# [EXCERPTED DATA]
-*-*-
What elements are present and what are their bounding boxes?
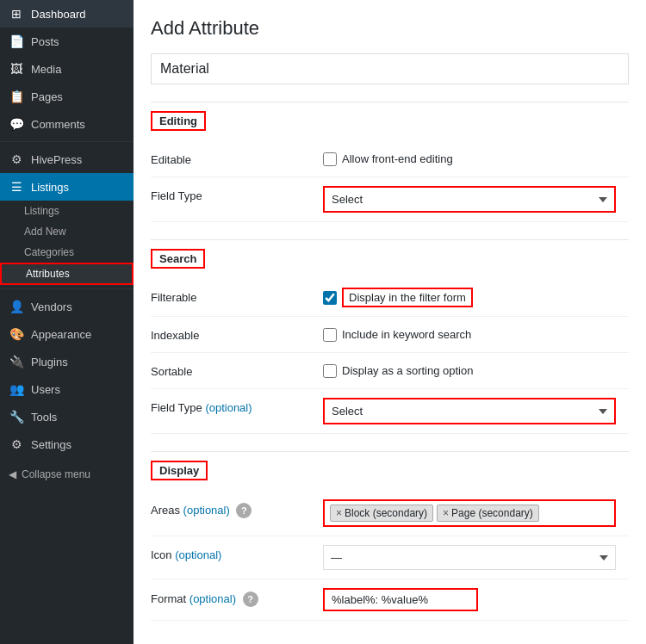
search-field-type-label: Field Type (optional) — [151, 389, 323, 434]
main-content: Add Attribute Editing Editable Allow fro… — [134, 0, 646, 644]
icon-optional: (optional) — [175, 548, 221, 561]
display-form-table: Areas (optional) ? × Block (secondary) × — [151, 491, 629, 621]
sidebar-item-label: Appearance — [31, 328, 91, 341]
collapse-menu-button[interactable]: ◀ Collapse menu — [0, 461, 134, 487]
page-title: Add Attribute — [151, 17, 629, 40]
sortable-label: Sortable — [151, 353, 323, 389]
format-optional: (optional) — [189, 592, 236, 605]
sidebar-item-label: Pages — [31, 90, 63, 103]
display-section: Display Areas (optional) ? × Block (seco… — [151, 451, 629, 621]
indexable-row: Indexable Include in keyword search — [151, 317, 629, 353]
sidebar-item-vendors[interactable]: 👤 Vendors — [0, 293, 134, 320]
appearance-icon: 🎨 — [9, 327, 24, 341]
collapse-icon: ◀ — [9, 468, 16, 480]
indexable-label: Indexable — [151, 317, 323, 353]
indexable-checkbox-text: Include in keyword search — [342, 328, 471, 341]
editable-checkbox[interactable] — [323, 152, 337, 166]
vendors-icon: 👤 — [9, 300, 24, 313]
search-form-table: Filterable Display in the filter form In… — [151, 279, 629, 434]
sidebar-sub-add-new[interactable]: Add New — [0, 221, 134, 242]
sidebar: ⊞ Dashboard 📄 Posts 🖼 Media 📋 Pages 💬 Co… — [0, 0, 134, 644]
sidebar-item-label: Vendors — [31, 300, 72, 313]
sidebar-sub-listings[interactable]: Listings — [0, 201, 134, 221]
format-input[interactable] — [323, 588, 478, 611]
media-icon: 🖼 — [9, 62, 24, 76]
sidebar-item-dashboard[interactable]: ⊞ Dashboard — [0, 0, 134, 28]
sortable-checkbox-text: Display as a sorting option — [342, 364, 473, 377]
search-field-type-optional: (optional) — [205, 401, 252, 414]
filterable-checkbox-text: Display in the filter form — [342, 288, 473, 307]
comments-icon: 💬 — [9, 117, 24, 131]
areas-tags-container[interactable]: × Block (secondary) × Page (secondary) — [323, 499, 616, 527]
sidebar-item-plugins[interactable]: 🔌 Plugins — [0, 348, 134, 375]
tools-icon: 🔧 — [9, 410, 24, 424]
listings-icon: ☰ — [9, 180, 24, 194]
search-section: Search Filterable Display in the filter … — [151, 239, 629, 434]
tag-block-secondary: × Block (secondary) — [330, 505, 433, 522]
tag-label: Block (secondary) — [345, 507, 427, 519]
settings-icon: ⚙ — [9, 437, 24, 451]
sidebar-item-listings[interactable]: ☰ Listings — [0, 173, 134, 201]
sortable-row: Sortable Display as a sorting option — [151, 353, 629, 389]
sidebar-item-label: Plugins — [31, 356, 68, 368]
editable-checkbox-label[interactable]: Allow front-end editing — [323, 152, 629, 166]
format-help-icon[interactable]: ? — [243, 591, 258, 607]
sidebar-item-label: Tools — [31, 411, 57, 424]
tag-page-secondary: × Page (secondary) — [437, 505, 539, 522]
sidebar-item-comments[interactable]: 💬 Comments — [0, 110, 134, 138]
users-icon: 👥 — [9, 382, 24, 396]
editable-row: Editable Allow front-end editing — [151, 141, 629, 177]
sidebar-item-hivepress[interactable]: ⚙ HivePress — [0, 146, 134, 173]
editing-section: Editing Editable Allow front-end editing… — [151, 102, 629, 222]
sidebar-item-users[interactable]: 👥 Users — [0, 375, 134, 403]
sidebar-item-posts[interactable]: 📄 Posts — [0, 28, 134, 55]
areas-help-icon[interactable]: ? — [236, 503, 252, 518]
editing-field-type-select[interactable]: Select Text Number Checkbox Radio Textar… — [323, 186, 616, 213]
dashboard-icon: ⊞ — [9, 7, 24, 21]
filterable-checkbox[interactable] — [323, 291, 337, 305]
indexable-checkbox-label[interactable]: Include in keyword search — [323, 328, 629, 342]
areas-row: Areas (optional) ? × Block (secondary) × — [151, 491, 629, 536]
sidebar-item-appearance[interactable]: 🎨 Appearance — [0, 320, 134, 348]
editing-field-type-row: Field Type Select Text Number Checkbox R… — [151, 177, 629, 222]
sidebar-item-label: Users — [31, 383, 60, 396]
sidebar-item-label: Media — [31, 63, 61, 76]
sidebar-sub-attributes[interactable]: Attributes — [0, 263, 134, 285]
display-section-label: Display — [151, 461, 208, 480]
icon-label: Icon (optional) — [151, 536, 323, 579]
sidebar-item-label: Dashboard — [31, 8, 86, 21]
sidebar-item-settings[interactable]: ⚙ Settings — [0, 430, 134, 458]
sidebar-item-label: HivePress — [31, 153, 82, 166]
icon-select[interactable]: — — [323, 545, 616, 570]
format-label: Format (optional) ? — [151, 579, 323, 621]
posts-icon: 📄 — [9, 34, 24, 48]
sidebar-item-media[interactable]: 🖼 Media — [0, 55, 134, 83]
sidebar-item-label: Listings — [31, 181, 69, 194]
search-field-type-select[interactable]: Select Text Number Checkbox Radio — [323, 398, 616, 424]
tag-remove-page[interactable]: × — [443, 507, 449, 519]
filterable-row: Filterable Display in the filter form — [151, 279, 629, 317]
sidebar-sub-categories[interactable]: Categories — [0, 242, 134, 263]
tag-remove-block[interactable]: × — [336, 507, 342, 519]
editable-checkbox-text: Allow front-end editing — [342, 152, 453, 165]
sidebar-item-tools[interactable]: 🔧 Tools — [0, 403, 134, 430]
sortable-checkbox-label[interactable]: Display as a sorting option — [323, 364, 629, 378]
plugins-icon: 🔌 — [9, 355, 24, 368]
sortable-checkbox[interactable] — [323, 364, 337, 378]
sidebar-item-label: Posts — [31, 35, 59, 48]
search-section-label: Search — [151, 249, 205, 269]
format-row: Format (optional) ? — [151, 579, 629, 621]
editing-form-table: Editable Allow front-end editing Field T… — [151, 141, 629, 222]
areas-optional: (optional) — [183, 504, 230, 517]
search-field-type-row: Field Type (optional) Select Text Number… — [151, 389, 629, 434]
attribute-name-input[interactable] — [151, 53, 629, 84]
sidebar-item-label: Settings — [31, 438, 71, 451]
sidebar-item-label: Comments — [31, 118, 85, 131]
editable-label: Editable — [151, 141, 323, 177]
sidebar-item-pages[interactable]: 📋 Pages — [0, 83, 134, 110]
indexable-checkbox[interactable] — [323, 328, 337, 342]
collapse-label: Collapse menu — [22, 468, 90, 480]
filterable-checkbox-label[interactable]: Display in the filter form — [323, 288, 629, 307]
editing-field-type-label: Field Type — [151, 177, 323, 222]
editing-section-label: Editing — [151, 111, 206, 131]
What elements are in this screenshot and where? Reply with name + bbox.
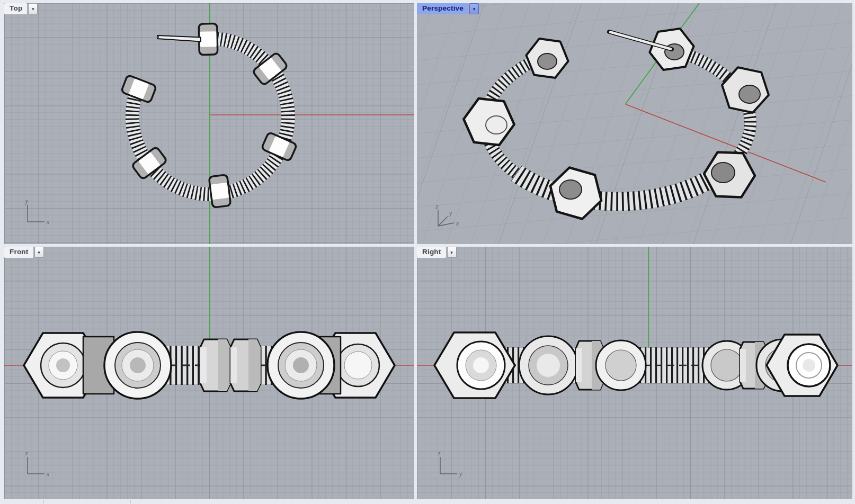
axis-label-y: y	[459, 471, 462, 478]
viewport-title[interactable]: Perspective	[417, 3, 468, 14]
model-left-nut-cluster[interactable]	[24, 332, 171, 399]
model-left-nut-pair[interactable]	[519, 336, 646, 394]
axis-label-x: x	[46, 219, 50, 225]
scene-perspective[interactable]	[417, 3, 852, 244]
axis-label-x: x	[46, 471, 50, 477]
chevron-down-icon[interactable]: ▾	[28, 3, 38, 14]
viewport-perspective[interactable]: Perspective ▾ z y x	[417, 3, 852, 244]
chevron-down-icon[interactable]: ▾	[469, 3, 479, 14]
scene-top[interactable]	[4, 3, 414, 244]
axis-gizmo-front: z x	[20, 451, 54, 484]
model-middle-nuts[interactable]	[200, 339, 261, 391]
model-hex-nuts[interactable]	[464, 29, 769, 219]
viewport-title[interactable]: Right	[417, 247, 446, 258]
window-bottom-strip	[0, 499, 855, 504]
chevron-down-icon[interactable]: ▾	[34, 247, 44, 258]
axis-label-y: y	[449, 210, 452, 217]
axis-label-z: z	[25, 451, 28, 456]
model-right-nut-cluster[interactable]	[268, 332, 395, 399]
scene-right[interactable]	[417, 247, 852, 499]
viewport-tab-top[interactable]: Top ▾	[4, 3, 38, 14]
bottom-strip-divider	[43, 500, 44, 503]
model-clasp-pin[interactable]	[157, 35, 201, 42]
chevron-down-icon[interactable]: ▾	[447, 247, 457, 258]
scene-front[interactable]	[4, 247, 414, 499]
axis-gizmo-right: z y	[433, 451, 467, 484]
model-left-hex-nut[interactable]	[434, 332, 515, 398]
viewport-top[interactable]: Top ▾ y x	[4, 3, 414, 244]
viewport-tab-perspective[interactable]: Perspective ▾	[417, 3, 479, 14]
viewport-title[interactable]: Top	[4, 3, 27, 14]
viewport-tab-right[interactable]: Right ▾	[417, 247, 457, 258]
bottom-strip-divider	[130, 500, 131, 503]
axis-label-z: z	[438, 451, 441, 456]
axis-gizmo-top: y x	[20, 199, 54, 232]
rhino-workspace: Top ▾ y x	[0, 0, 855, 504]
axis-label-y: y	[25, 199, 29, 205]
axis-label-z: z	[435, 203, 439, 210]
axis-gizmo-perspective: z y x	[431, 202, 465, 236]
viewport-right[interactable]: Right ▾ z y	[417, 247, 852, 499]
viewport-front[interactable]: Front ▾ z x	[4, 247, 414, 499]
model-hex-nuts[interactable]	[120, 23, 298, 209]
viewport-tab-front[interactable]: Front ▾	[4, 247, 44, 258]
axis-label-x: x	[456, 220, 459, 227]
viewport-title[interactable]: Front	[4, 247, 33, 258]
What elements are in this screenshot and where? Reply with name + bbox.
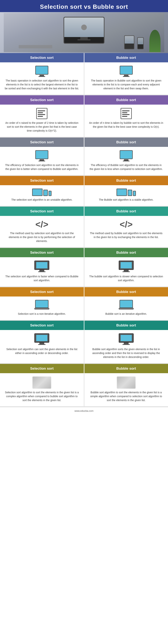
- section-header-8: Selection sort Bubble sort: [0, 321, 168, 330]
- section-header-4: Selection sort Bubble sort: [0, 176, 168, 185]
- list-icon: [121, 108, 132, 119]
- content-right-1: The basic operation in Bubble sort algor…: [84, 62, 168, 94]
- left-text-9: Selection sort algorithm to sort the ele…: [5, 390, 79, 402]
- section-right-label-9: Bubble sort: [84, 364, 168, 373]
- content-right-5: </> The method used by bubble sort algor…: [84, 216, 168, 247]
- content-left-8: Selection sort algorithm can sort the gi…: [0, 330, 84, 363]
- left-text-7: Selection sort is a non-iterative algori…: [18, 312, 66, 316]
- section-right-label-2: Bubble sort: [84, 95, 168, 104]
- left-text-2: An order of n raised to the power of 2 t…: [5, 121, 79, 133]
- section-left-label-6: Selection sort: [0, 248, 84, 257]
- section-right-label-7: Bubble sort: [84, 287, 168, 296]
- monitor2-icon: [33, 260, 50, 273]
- section-header-3: Selection sort Bubble sort: [0, 138, 168, 147]
- content-right-4: The Bubble sort algorithm is a stable al…: [84, 185, 168, 206]
- section-1: Selection sort Bubble sort The basic ope…: [0, 53, 168, 95]
- content-right-7: Bubble sort is an iterative algorithm.: [84, 296, 168, 320]
- section-7: Selection sort Bubble sort Selection sor…: [0, 287, 168, 321]
- blurred-icon: [117, 376, 135, 389]
- content-right-8: Bubble sort algorithm sorts the given el…: [84, 330, 168, 363]
- section-left-label-5: Selection sort: [0, 206, 84, 216]
- section-header-5: Selection sort Bubble sort: [0, 206, 168, 216]
- blurred-icon: [33, 376, 51, 389]
- content-row-5: </> The method used by selection sort al…: [0, 216, 168, 247]
- section-5: Selection sort Bubble sort </> The metho…: [0, 206, 168, 248]
- content-left-2: An order of n raised to the power of 2 t…: [0, 104, 84, 137]
- content-row-7: Selection sort is a non-iterative algori…: [0, 296, 168, 320]
- content-row-4: The selection sort algorithm is an unsta…: [0, 185, 168, 206]
- section-3: Selection sort Bubble sort The efficienc…: [0, 138, 168, 176]
- content-right-6: The bubble sort algorithm is slower when…: [84, 257, 168, 286]
- section-6: Selection sort Bubble sort The selection…: [0, 248, 168, 287]
- content-left-7: Selection sort is a non-iterative algori…: [0, 296, 84, 320]
- monitor-icon: [119, 150, 134, 161]
- content-row-1: The basic operation in selection sort al…: [0, 62, 168, 94]
- right-text-4: The Bubble sort algorithm is a stable al…: [99, 198, 153, 202]
- content-left-4: The selection sort algorithm is an unsta…: [0, 185, 84, 206]
- content-left-5: </> The method used by selection sort al…: [0, 216, 84, 247]
- content-left-6: The selection sort algorithm is faster w…: [0, 257, 84, 286]
- monitor2-icon: [118, 260, 135, 273]
- section-header-9: Selection sort Bubble sort: [0, 364, 168, 373]
- left-text-3: The efficiency of Selection sort algorit…: [5, 163, 79, 171]
- laptop-icon: [34, 300, 49, 310]
- section-left-label-3: Selection sort: [0, 138, 84, 147]
- content-right-2: An order of n time is taken by bubble so…: [84, 104, 168, 137]
- section-left-label-8: Selection sort: [0, 321, 84, 330]
- left-text-5: The method used by selection sort algori…: [5, 231, 79, 243]
- content-left-3: The efficiency of Selection sort algorit…: [0, 147, 84, 175]
- right-text-5: The method used by bubble sort algorithm…: [89, 231, 164, 239]
- section-left-label-7: Selection sort: [0, 287, 84, 296]
- section-right-label-5: Bubble sort: [84, 206, 168, 216]
- list-icon: [36, 108, 47, 119]
- code-icon: </>: [120, 219, 133, 230]
- right-text-1: The basic operation in Bubble sort algor…: [89, 79, 164, 90]
- devices-icon: [117, 188, 136, 196]
- devices-icon: [32, 188, 51, 196]
- section-8: Selection sort Bubble sort Selection sor…: [0, 321, 168, 364]
- monitor2-icon: [33, 333, 50, 346]
- section-right-label-6: Bubble sort: [84, 248, 168, 257]
- content-row-3: The efficiency of Selection sort algorit…: [0, 147, 168, 175]
- content-right-9: Bubble sort algorithm to sort the elemen…: [84, 373, 168, 406]
- right-text-3: The efficiency of Bubble sort algorithm …: [89, 163, 164, 171]
- footer-url: www.educba.com: [74, 410, 94, 412]
- content-right-3: The efficiency of Bubble sort algorithm …: [84, 147, 168, 175]
- left-text-1: The basic operation in selection sort al…: [5, 79, 79, 90]
- left-text-4: The selection sort algorithm is an unsta…: [11, 198, 72, 202]
- section-right-label-1: Bubble sort: [84, 53, 168, 62]
- right-text-9: Bubble sort algorithm to sort the elemen…: [89, 390, 164, 402]
- section-left-label-1: Selection sort: [0, 53, 84, 62]
- content-row-2: An order of n raised to the power of 2 t…: [0, 104, 168, 137]
- code-icon: </>: [35, 219, 48, 230]
- content-row-6: The selection sort algorithm is faster w…: [0, 257, 168, 286]
- right-text-6: The bubble sort algorithm is slower when…: [89, 274, 164, 282]
- section-2: Selection sort Bubble sort An order of n…: [0, 95, 168, 138]
- left-text-6: The selection sort algorithm is faster w…: [5, 274, 79, 282]
- sections-container: Selection sort Bubble sort The basic ope…: [0, 53, 168, 407]
- right-text-8: Bubble sort algorithm sorts the given el…: [89, 347, 164, 359]
- section-left-label-9: Selection sort: [0, 364, 84, 373]
- section-header-1: Selection sort Bubble sort: [0, 53, 168, 62]
- laptop-icon: [119, 300, 134, 310]
- section-4: Selection sort Bubble sort The selection…: [0, 176, 168, 206]
- section-right-label-8: Bubble sort: [84, 321, 168, 330]
- section-left-label-2: Selection sort: [0, 95, 84, 104]
- content-left-1: The basic operation in selection sort al…: [0, 62, 84, 94]
- page-title: Selection sort vs Bubble sort: [40, 3, 128, 10]
- content-row-9: Selection sort algorithm to sort the ele…: [0, 373, 168, 406]
- left-text-8: Selection sort algorithm can sort the gi…: [5, 347, 79, 355]
- monitor2-icon: [118, 333, 135, 346]
- monitor-icon: [34, 66, 49, 77]
- right-text-2: An order of n time is taken by bubble so…: [89, 121, 164, 129]
- monitor-icon: [119, 66, 134, 77]
- section-left-label-4: Selection sort: [0, 176, 84, 185]
- hero-image: [0, 12, 168, 53]
- page-header: Selection sort vs Bubble sort: [0, 0, 168, 12]
- footer: www.educba.com: [0, 407, 168, 414]
- monitor-icon: [34, 150, 49, 161]
- right-text-7: Bubble sort is an iterative algorithm.: [105, 312, 147, 316]
- section-header-6: Selection sort Bubble sort: [0, 248, 168, 257]
- section-header-7: Selection sort Bubble sort: [0, 287, 168, 296]
- section-9: Selection sort Bubble sort Selection sor…: [0, 364, 168, 407]
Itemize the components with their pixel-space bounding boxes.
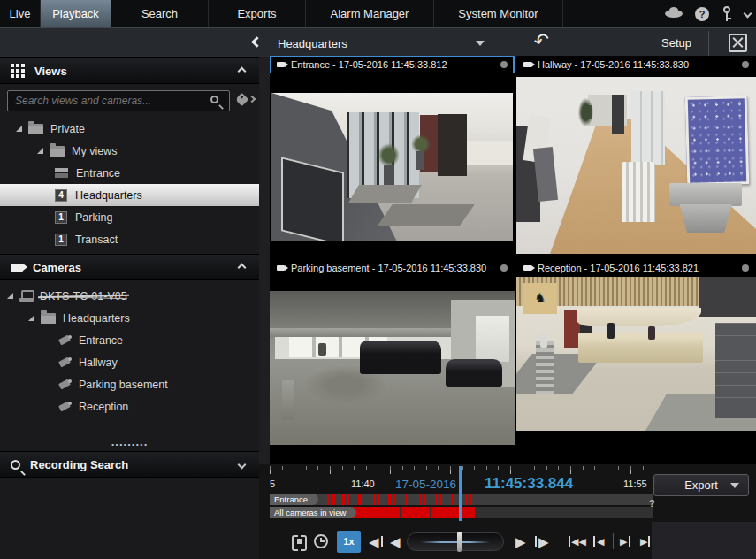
set-time-button[interactable] — [314, 524, 328, 559]
tab-exports[interactable]: Exports — [209, 0, 306, 27]
tag-filter-chevron-icon — [248, 96, 256, 103]
tree-camera-folder[interactable]: Headquarters — [0, 307, 259, 329]
tree-view-parking[interactable]: 1 Parking — [0, 206, 259, 228]
fullscreen-icon[interactable] — [729, 34, 747, 52]
camera-indicator-icon — [500, 61, 508, 68]
tree-label: Private — [50, 123, 85, 135]
camera-tile-reception[interactable]: Reception - 17-05-2016 11:45:33.821 ♞ — [516, 259, 756, 464]
view-selector-value: Headquarters — [278, 37, 347, 50]
expand-triangle-icon[interactable] — [7, 293, 13, 299]
tab-playback[interactable]: Playback — [41, 0, 111, 27]
parking-scene — [270, 291, 515, 445]
expand-triangle-icon[interactable] — [37, 148, 43, 154]
view-selector[interactable]: Headquarters — [278, 34, 497, 53]
expand-triangle-icon[interactable] — [16, 126, 22, 132]
video-parking-basement[interactable] — [270, 277, 515, 464]
time-selection-button[interactable] — [292, 524, 307, 559]
help-icon[interactable]: ? — [695, 7, 709, 21]
track-label: Entrance — [270, 494, 318, 505]
tree-camera-hallway[interactable]: Hallway — [0, 351, 259, 373]
video-entrance[interactable] — [270, 73, 515, 257]
key-icon[interactable] — [722, 6, 732, 22]
camera-icon — [523, 265, 531, 271]
view-toolbar: Headquarters ↶ Setup — [0, 27, 756, 57]
tree-camera-parking-basement[interactable]: Parking basement — [0, 373, 259, 395]
tile-title: Hallway - 17-05-2016 11:45:33.830 — [538, 59, 689, 70]
tab-search[interactable]: Search — [111, 0, 209, 27]
view-count-badge: 1 — [55, 234, 67, 246]
playback-speed-button[interactable]: 1x — [337, 524, 361, 559]
tab-live[interactable]: Live — [0, 0, 41, 27]
cameras-collapse-icon[interactable] — [238, 263, 247, 272]
tree-folder-private[interactable]: Private — [0, 118, 259, 140]
tree-camera-reception[interactable]: Reception — [0, 395, 259, 417]
views-collapse-icon[interactable] — [238, 66, 247, 75]
timeline: 5 11:40 17-05-2016 11:45:33.844 11:55 En… — [259, 464, 756, 559]
server-name: DKTS-TC-01-V05 — [40, 290, 127, 302]
entrance-scene — [271, 93, 513, 241]
camera-indicator-icon — [500, 264, 508, 272]
camera-icon — [523, 62, 531, 67]
tree-server[interactable]: DKTS-TC-01-V05 — [0, 285, 259, 307]
controls-divider — [613, 533, 614, 549]
last-sequence-button[interactable]: ▶ — [640, 524, 650, 559]
tab-alarm-manager[interactable]: Alarm Manager — [306, 0, 434, 27]
topbar-icons: ? — [665, 0, 751, 27]
export-label: Export — [684, 479, 718, 492]
track-label: All cameras in view — [270, 507, 356, 518]
tree-label: Transact — [75, 234, 118, 246]
tree-view-headquarters[interactable]: 4 Headquarters — [0, 184, 259, 206]
timeline-help-icon[interactable]: ? — [649, 498, 655, 509]
tree-view-entrance[interactable]: Entrance — [0, 162, 259, 184]
setup-button[interactable]: Setup — [661, 36, 691, 50]
panel-splitter-handle[interactable]: ......... — [0, 439, 259, 451]
folder-icon — [41, 313, 56, 324]
tree-camera-entrance[interactable]: Entrance — [0, 329, 259, 351]
tree-view-transact[interactable]: 1 Transact — [0, 228, 259, 250]
recording-search-title: Recording Search — [30, 458, 128, 471]
next-sequence-button[interactable]: ▶ — [620, 524, 630, 559]
playback-controls: 1x ◀ ◀ ▶ ▶ ◀◀ ◀ ▶ ▶ — [270, 524, 653, 559]
previous-image-button[interactable]: ◀ — [369, 524, 383, 559]
camera-tile-hallway[interactable]: Hallway - 17-05-2016 11:45:33.830 — [516, 56, 756, 257]
camera-tile-entrance[interactable]: Entrance - 17-05-2016 11:45:33.812 — [270, 56, 515, 257]
cloud-status-icon[interactable] — [665, 10, 683, 18]
timeline-playhead[interactable] — [459, 466, 462, 521]
tile-header: Parking basement - 17-05-2016 11:45:33.8… — [270, 259, 515, 277]
views-panel-header[interactable]: Views — [0, 57, 259, 84]
tree-folder-my-views[interactable]: My views — [0, 140, 259, 162]
timeline-current-time: 11:45:33.844 — [485, 475, 573, 493]
video-hallway[interactable] — [516, 73, 756, 257]
timeline-date: 17-05-2016 — [395, 478, 456, 491]
speed-slider-handle[interactable] — [457, 532, 462, 552]
tag-filter-icon[interactable] — [235, 93, 249, 107]
camera-indicator-icon — [742, 61, 749, 68]
expand-triangle-icon[interactable] — [28, 315, 34, 321]
camera-indicator-icon — [742, 264, 749, 272]
tile-title: Entrance - 17-05-2016 11:45:33.812 — [291, 59, 447, 70]
folder-icon — [28, 124, 43, 134]
tab-system-monitor[interactable]: System Monitor — [434, 0, 563, 27]
previous-sequence-button[interactable]: ◀ — [593, 524, 604, 559]
tile-header: Hallway - 17-05-2016 11:45:33.830 — [516, 56, 756, 73]
search-icon[interactable] — [210, 96, 218, 103]
recording-search-expand-icon[interactable] — [238, 460, 247, 469]
speed-slider[interactable] — [407, 524, 504, 559]
play-forward-button[interactable]: ▶ — [515, 524, 526, 559]
views-search-row — [0, 84, 259, 118]
tile-header: Reception - 17-05-2016 11:45:33.821 — [516, 259, 756, 277]
views-grid-icon — [11, 64, 25, 78]
camera-tile-parking-basement[interactable]: Parking basement - 17-05-2016 11:45:33.8… — [270, 259, 515, 464]
first-sequence-button[interactable]: ◀◀ — [569, 524, 586, 559]
collapse-sidebar-icon[interactable] — [251, 36, 263, 48]
play-backward-button[interactable]: ◀ — [390, 524, 401, 559]
video-reception[interactable]: ♞ — [516, 277, 756, 464]
search-input[interactable] — [7, 90, 230, 111]
timeline-ruler-area[interactable]: 5 11:40 17-05-2016 11:45:33.844 11:55 En… — [270, 464, 653, 523]
export-button[interactable]: Export — [653, 474, 749, 496]
recording-search-header[interactable]: Recording Search — [0, 451, 259, 478]
chevron-down-icon[interactable] — [744, 10, 752, 19]
next-image-button[interactable]: ▶ — [535, 524, 549, 559]
view-shortcut-icon[interactable]: ↶ — [531, 28, 552, 53]
cameras-panel-header[interactable]: Cameras — [0, 254, 259, 280]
-*-*-
Find the lines in the entries above where "cameras" occurs, and copy each of them.

cameras-collapse-icon[interactable] — [238, 263, 247, 272]
track-label: All cameras in view — [270, 507, 356, 518]
cameras-panel-header[interactable]: Cameras — [0, 254, 259, 280]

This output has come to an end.